● **EXERCISE DETAILS**
Repeat the records exactly, with one exception: no images.

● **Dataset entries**

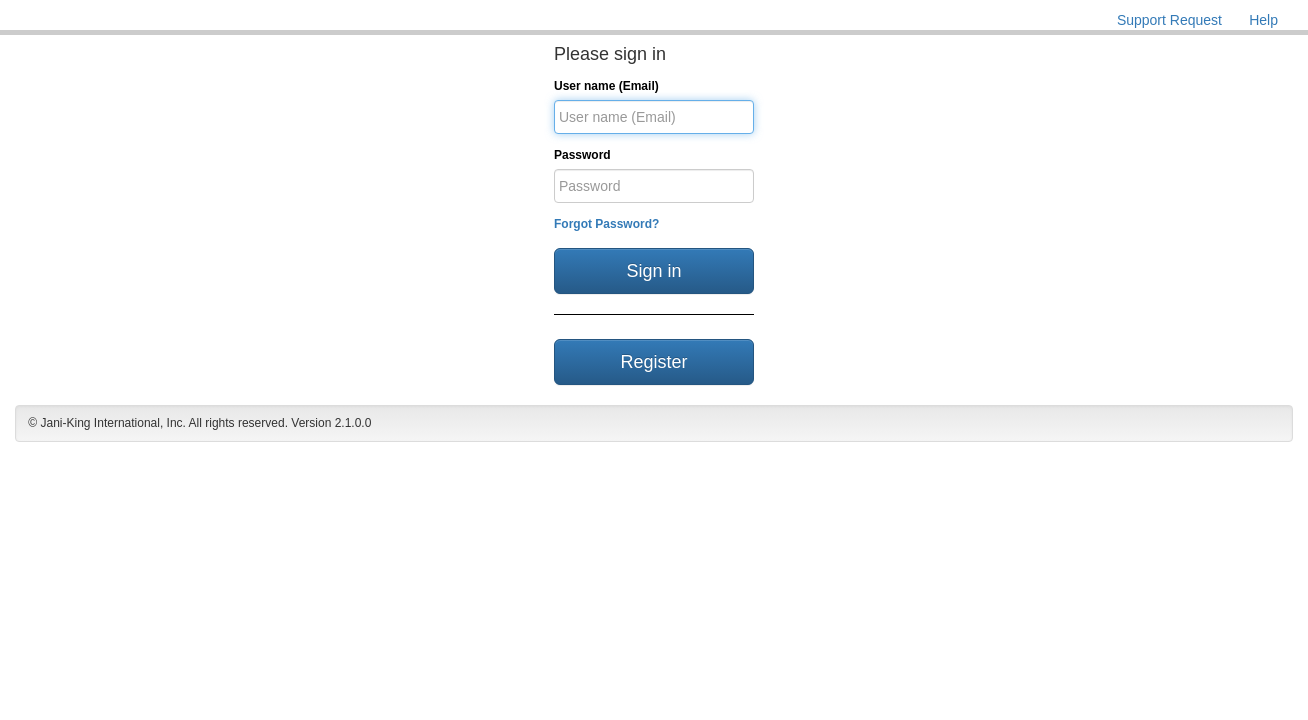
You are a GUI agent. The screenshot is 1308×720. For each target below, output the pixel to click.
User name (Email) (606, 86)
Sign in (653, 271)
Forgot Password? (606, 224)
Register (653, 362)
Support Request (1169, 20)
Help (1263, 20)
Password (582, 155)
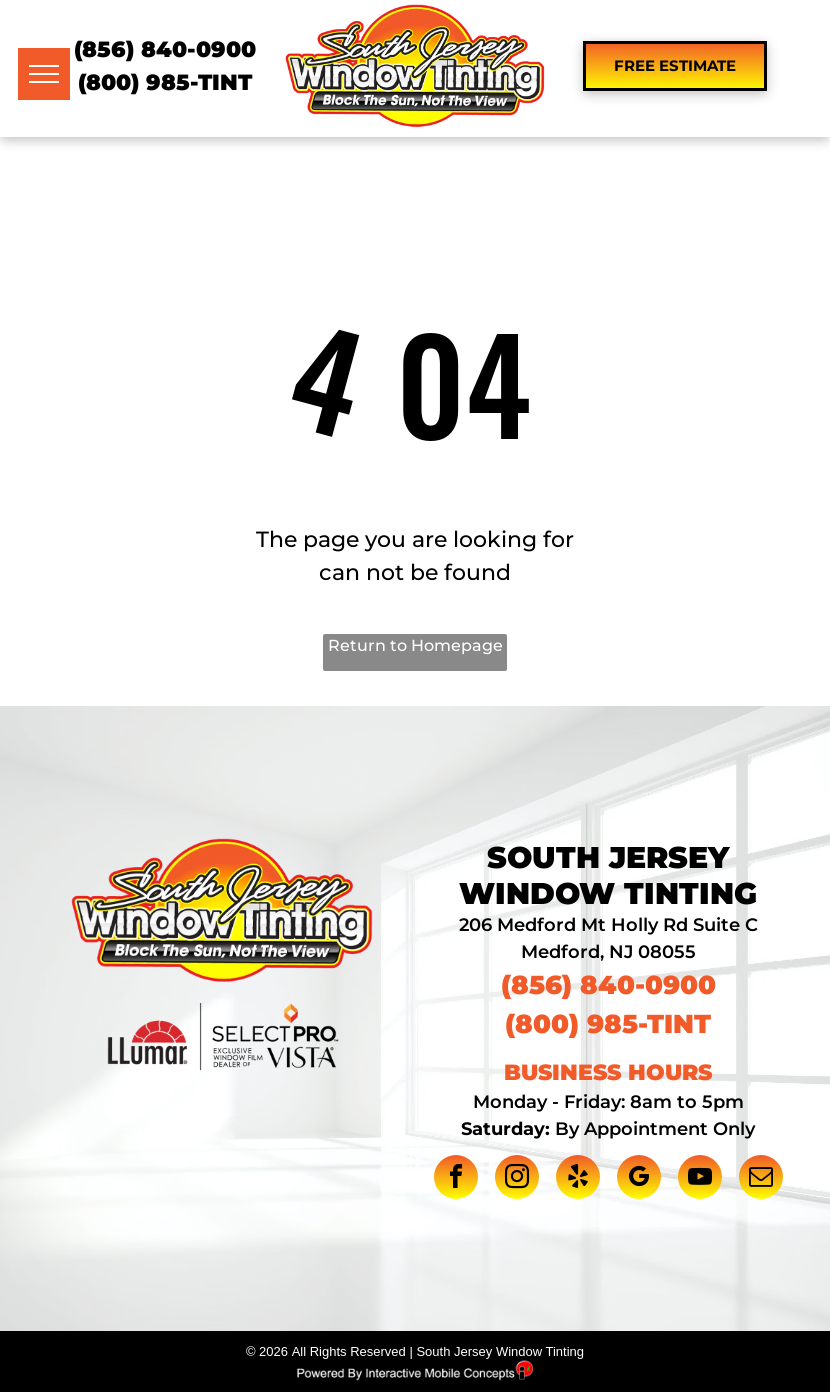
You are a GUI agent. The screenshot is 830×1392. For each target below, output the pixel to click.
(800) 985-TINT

● **FINISHED EXERCISE**
You are a GUI agent. The screenshot is 1308×720. For each target below, output the pixel to click.
User name (Email) (606, 86)
Sign in (653, 271)
Forgot Password? (606, 224)
Register (653, 362)
Support Request (1169, 20)
Help (1263, 20)
Password (582, 155)
You are a GUI agent. The screenshot is 830×1392. For each target below, output the pixel to click.
(800) 985-TINT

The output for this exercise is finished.